Today marks the one-year anniversary of the Supreme Court’s landmark ruling in Burwell v. Hobby Lobby, Inc. The Court ruled that “closely held” for-profit corporations—typically smaller family-owned corporations— could be exempt from certain federal laws if those laws conflicted with the religious beliefs of their owners, as long as a less restrictive means of furthering the law’s interest was available. The Court did not rule on this case under the First Amendment’s Free Exercise Clause, but instead ruled based on an interpretation of the Religious Freedom Restoration Act (RFRA).

The case came about when the owners of Hobby Lobby objected, due to their religious beliefs, to providing specific contraceptives to their female employees, namely Plan B and intrauterine devices (IUDs), as required by a mandate within the Affordable Care Act (ACA). The Court ruled 5-4 in favor of Hobby Lobby, striking down the mandate on grounds that it was not the “least restrictive” means of furthering the government’s interest. The RFRA requires that, when religious beliefs are involved, the courts apply a strict scrutiny test to a contested law requiring it to be the least restrictive method of furthering the government’s interest.
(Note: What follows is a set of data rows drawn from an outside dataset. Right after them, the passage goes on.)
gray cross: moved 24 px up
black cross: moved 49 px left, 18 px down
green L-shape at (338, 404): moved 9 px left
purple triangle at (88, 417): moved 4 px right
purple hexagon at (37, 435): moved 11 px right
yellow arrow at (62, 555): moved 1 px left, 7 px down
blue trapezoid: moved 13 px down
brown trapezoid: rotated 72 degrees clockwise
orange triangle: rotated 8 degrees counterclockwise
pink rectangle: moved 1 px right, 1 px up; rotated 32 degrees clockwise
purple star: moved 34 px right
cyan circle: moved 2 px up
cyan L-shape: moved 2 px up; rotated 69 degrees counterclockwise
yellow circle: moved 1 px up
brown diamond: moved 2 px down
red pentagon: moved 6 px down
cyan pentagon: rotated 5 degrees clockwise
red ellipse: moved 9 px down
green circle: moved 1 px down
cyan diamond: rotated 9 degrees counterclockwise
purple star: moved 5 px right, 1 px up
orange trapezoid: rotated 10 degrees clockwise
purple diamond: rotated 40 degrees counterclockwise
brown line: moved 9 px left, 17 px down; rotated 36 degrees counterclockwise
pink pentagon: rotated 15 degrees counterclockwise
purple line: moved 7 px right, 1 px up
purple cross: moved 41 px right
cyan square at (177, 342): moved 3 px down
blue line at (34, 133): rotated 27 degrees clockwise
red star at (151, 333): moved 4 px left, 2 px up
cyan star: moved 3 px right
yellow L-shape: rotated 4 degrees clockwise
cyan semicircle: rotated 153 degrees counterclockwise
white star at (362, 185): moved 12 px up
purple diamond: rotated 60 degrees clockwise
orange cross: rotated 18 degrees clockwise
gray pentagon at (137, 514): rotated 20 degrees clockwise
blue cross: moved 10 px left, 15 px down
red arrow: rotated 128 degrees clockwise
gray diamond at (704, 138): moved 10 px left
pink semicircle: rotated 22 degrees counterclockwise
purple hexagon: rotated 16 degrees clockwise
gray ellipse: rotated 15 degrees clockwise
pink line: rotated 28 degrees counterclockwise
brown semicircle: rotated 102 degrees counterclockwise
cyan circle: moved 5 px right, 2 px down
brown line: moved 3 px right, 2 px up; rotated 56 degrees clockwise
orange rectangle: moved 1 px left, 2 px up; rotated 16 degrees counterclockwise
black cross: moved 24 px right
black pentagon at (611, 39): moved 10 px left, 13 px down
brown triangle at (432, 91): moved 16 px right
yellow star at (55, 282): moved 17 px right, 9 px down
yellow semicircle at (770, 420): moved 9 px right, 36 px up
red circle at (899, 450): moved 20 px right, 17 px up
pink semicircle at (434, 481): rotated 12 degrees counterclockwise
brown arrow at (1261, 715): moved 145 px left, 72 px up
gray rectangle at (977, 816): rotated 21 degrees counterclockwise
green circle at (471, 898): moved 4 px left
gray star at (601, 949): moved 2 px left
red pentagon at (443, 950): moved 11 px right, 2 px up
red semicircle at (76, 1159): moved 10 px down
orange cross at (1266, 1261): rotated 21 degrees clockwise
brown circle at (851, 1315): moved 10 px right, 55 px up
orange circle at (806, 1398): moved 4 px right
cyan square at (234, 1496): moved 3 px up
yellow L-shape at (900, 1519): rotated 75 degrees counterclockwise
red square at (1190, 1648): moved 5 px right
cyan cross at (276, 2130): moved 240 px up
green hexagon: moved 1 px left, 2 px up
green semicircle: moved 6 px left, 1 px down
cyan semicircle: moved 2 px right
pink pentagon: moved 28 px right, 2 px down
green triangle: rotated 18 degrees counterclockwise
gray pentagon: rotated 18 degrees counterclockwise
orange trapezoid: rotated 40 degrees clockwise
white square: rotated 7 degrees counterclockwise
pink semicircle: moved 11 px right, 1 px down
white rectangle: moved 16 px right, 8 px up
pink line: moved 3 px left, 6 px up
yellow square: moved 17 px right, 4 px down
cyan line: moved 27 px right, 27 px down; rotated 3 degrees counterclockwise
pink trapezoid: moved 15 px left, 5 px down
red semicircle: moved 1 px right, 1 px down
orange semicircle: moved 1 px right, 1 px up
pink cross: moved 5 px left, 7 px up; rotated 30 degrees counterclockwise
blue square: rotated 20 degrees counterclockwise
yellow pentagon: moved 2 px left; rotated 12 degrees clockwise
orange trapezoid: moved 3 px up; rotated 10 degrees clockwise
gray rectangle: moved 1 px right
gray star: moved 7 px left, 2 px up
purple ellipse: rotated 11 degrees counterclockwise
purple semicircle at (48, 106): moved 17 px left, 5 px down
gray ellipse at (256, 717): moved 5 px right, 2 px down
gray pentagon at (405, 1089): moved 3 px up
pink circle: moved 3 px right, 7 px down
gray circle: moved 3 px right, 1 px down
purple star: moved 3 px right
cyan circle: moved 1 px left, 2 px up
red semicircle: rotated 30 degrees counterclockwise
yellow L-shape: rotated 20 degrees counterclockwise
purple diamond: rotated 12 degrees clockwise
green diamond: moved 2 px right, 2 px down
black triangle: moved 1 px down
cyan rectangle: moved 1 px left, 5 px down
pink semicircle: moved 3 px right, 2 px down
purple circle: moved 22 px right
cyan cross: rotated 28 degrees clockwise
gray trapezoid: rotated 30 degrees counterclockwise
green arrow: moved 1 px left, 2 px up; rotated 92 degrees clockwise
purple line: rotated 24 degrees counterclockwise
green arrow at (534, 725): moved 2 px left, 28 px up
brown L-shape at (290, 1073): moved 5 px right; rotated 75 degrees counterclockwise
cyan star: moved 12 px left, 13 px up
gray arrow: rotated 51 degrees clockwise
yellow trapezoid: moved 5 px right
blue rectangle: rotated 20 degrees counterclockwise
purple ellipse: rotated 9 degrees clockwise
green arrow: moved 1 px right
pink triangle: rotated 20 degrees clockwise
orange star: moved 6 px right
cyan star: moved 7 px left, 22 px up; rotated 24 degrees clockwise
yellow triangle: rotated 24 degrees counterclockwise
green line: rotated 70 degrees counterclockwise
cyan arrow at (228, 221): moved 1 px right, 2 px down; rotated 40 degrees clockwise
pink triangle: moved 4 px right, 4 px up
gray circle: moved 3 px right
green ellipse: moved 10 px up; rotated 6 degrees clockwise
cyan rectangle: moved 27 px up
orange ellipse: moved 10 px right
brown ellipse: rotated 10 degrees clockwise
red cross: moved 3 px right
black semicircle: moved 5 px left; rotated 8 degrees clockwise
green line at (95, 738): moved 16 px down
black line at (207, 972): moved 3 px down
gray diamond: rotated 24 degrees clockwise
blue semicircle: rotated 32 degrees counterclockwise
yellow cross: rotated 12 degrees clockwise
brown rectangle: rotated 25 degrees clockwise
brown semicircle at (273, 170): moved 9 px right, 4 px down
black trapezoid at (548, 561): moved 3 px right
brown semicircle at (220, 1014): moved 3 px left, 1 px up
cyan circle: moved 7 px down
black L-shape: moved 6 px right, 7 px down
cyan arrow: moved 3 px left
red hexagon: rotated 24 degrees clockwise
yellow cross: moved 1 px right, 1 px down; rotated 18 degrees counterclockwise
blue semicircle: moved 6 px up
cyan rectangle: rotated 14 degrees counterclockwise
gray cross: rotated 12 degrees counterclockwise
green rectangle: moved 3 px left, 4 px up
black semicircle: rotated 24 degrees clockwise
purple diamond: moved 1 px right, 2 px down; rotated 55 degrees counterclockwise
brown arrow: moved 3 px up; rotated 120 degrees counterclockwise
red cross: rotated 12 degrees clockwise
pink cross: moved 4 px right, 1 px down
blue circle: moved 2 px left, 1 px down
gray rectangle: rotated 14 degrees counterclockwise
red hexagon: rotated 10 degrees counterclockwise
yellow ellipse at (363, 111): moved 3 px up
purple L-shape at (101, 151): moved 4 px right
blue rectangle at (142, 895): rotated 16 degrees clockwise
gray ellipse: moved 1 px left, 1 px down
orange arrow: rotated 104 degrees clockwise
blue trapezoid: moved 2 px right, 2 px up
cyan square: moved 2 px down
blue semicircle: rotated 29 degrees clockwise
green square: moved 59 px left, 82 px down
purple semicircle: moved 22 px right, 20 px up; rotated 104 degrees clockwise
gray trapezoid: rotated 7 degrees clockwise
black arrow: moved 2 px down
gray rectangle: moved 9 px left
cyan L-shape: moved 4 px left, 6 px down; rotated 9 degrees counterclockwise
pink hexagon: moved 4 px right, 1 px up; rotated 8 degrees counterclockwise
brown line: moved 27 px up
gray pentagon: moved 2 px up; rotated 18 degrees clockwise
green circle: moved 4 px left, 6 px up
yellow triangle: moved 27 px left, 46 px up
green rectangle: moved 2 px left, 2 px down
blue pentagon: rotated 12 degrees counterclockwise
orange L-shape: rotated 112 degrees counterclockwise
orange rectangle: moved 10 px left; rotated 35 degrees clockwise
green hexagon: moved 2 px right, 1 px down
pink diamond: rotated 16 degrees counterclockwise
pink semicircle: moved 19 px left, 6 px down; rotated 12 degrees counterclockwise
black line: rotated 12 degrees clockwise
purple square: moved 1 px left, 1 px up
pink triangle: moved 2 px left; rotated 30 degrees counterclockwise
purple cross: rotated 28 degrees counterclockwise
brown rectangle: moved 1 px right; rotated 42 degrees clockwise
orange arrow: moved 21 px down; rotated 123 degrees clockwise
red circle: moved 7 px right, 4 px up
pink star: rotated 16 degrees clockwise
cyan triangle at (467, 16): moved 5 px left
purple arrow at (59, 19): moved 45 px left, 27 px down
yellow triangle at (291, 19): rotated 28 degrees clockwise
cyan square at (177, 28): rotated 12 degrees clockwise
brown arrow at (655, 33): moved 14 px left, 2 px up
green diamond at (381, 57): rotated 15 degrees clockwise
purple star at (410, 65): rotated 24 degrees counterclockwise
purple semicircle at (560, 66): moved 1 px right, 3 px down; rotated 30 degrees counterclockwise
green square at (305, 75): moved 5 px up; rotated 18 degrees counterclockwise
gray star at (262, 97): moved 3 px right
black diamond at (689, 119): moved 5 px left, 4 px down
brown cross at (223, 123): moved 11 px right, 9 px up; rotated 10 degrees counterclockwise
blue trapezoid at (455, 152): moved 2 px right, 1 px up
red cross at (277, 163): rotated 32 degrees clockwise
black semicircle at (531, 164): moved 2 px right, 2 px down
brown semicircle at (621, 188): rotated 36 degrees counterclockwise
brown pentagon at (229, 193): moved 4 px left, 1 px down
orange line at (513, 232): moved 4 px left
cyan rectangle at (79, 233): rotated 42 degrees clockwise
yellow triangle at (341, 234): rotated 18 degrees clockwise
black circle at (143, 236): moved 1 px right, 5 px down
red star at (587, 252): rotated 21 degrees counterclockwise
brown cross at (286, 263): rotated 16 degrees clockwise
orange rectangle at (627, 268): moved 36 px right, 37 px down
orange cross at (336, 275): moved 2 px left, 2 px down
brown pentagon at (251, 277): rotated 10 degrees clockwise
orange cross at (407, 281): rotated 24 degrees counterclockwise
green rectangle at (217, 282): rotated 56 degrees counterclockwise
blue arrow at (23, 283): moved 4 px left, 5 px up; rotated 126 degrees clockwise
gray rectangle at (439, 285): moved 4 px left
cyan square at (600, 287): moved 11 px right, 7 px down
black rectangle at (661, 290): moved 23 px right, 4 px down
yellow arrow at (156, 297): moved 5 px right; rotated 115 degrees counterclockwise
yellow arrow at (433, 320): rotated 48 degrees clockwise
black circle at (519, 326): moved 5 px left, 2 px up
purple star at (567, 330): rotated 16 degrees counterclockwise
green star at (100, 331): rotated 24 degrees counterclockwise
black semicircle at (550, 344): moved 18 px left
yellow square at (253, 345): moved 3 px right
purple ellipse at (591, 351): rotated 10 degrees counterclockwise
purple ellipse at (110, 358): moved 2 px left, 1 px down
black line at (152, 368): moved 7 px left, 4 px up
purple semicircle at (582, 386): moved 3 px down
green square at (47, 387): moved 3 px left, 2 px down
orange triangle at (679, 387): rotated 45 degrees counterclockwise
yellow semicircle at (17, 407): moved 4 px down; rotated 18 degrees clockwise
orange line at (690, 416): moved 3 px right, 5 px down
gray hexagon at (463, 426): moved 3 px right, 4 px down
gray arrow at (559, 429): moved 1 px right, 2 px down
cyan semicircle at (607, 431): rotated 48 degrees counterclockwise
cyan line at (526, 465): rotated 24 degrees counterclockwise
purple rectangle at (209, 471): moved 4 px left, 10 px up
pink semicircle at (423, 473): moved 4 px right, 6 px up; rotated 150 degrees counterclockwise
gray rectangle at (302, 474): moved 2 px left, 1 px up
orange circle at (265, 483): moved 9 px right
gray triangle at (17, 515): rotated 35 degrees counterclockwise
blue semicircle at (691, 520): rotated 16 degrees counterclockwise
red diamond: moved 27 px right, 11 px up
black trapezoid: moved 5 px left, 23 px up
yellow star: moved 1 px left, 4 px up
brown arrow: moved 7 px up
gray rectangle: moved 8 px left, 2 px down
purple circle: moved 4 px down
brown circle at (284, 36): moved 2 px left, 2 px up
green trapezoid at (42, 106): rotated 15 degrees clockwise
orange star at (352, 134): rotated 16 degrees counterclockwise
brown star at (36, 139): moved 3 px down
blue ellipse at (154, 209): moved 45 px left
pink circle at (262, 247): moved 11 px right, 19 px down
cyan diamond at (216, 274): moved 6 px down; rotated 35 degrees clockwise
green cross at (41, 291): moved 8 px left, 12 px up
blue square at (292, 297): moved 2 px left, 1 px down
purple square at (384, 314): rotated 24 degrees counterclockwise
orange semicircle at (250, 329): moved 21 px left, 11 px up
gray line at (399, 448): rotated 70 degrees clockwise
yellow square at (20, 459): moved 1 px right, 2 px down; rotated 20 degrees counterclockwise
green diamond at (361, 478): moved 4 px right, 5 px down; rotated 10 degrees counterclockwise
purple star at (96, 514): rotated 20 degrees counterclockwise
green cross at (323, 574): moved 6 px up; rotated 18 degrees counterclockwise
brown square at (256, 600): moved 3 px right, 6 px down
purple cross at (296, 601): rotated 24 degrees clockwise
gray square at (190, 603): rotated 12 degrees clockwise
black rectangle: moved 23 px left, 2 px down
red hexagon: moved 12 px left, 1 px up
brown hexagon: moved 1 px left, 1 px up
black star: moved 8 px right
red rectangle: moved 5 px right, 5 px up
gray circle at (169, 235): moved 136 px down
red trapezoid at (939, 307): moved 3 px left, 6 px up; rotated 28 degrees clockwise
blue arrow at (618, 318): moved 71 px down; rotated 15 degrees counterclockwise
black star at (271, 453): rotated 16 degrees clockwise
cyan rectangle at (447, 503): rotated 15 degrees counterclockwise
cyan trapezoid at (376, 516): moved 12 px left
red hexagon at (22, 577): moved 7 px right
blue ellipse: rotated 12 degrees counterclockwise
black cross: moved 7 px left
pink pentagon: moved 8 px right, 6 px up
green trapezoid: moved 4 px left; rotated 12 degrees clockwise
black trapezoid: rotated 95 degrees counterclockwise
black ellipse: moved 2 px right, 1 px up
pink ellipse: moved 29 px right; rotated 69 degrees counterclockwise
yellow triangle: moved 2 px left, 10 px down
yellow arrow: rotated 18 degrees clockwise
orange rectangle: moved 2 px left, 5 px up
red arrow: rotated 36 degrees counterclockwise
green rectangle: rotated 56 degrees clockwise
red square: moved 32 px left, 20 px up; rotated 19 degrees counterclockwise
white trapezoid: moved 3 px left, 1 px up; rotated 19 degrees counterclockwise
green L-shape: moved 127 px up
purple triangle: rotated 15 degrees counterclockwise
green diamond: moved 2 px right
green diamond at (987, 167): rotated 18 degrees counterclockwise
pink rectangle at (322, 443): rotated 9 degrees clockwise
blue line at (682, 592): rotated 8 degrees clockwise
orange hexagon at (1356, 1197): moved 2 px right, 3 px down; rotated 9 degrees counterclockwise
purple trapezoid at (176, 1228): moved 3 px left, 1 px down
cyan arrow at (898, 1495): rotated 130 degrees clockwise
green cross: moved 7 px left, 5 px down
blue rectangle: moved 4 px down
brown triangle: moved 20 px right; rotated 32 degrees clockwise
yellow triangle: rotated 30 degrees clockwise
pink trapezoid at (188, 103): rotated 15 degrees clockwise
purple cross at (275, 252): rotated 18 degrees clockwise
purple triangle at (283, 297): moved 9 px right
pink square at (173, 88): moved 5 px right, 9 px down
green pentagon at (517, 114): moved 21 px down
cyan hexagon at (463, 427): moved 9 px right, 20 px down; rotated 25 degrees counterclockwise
Four Justices dissented in this case, arguing against giving for-profit corporations the right to exempt themselves from a “generally applicable law.” They contrasted these for-profit corporations with religious nonprofit organizations, which had already been exempt from that provision, noting that while religious organizations typically bring together people of one particular faith, for-profit corporations bring in a diverse group of employees.

Some have criticized the ruling, fearing that even though the Court passed a limited ruling affecting only “closely held” for-profits and only on the contraceptive mandate, it could have a wider impact. One such impact is the increasing application of the “substantial burden” standard to organizations, a standard taken from the language of RFRA that states, “Government shall not substantially burden a person’s exercise of religion even if the burden results from a rule of general applicability.”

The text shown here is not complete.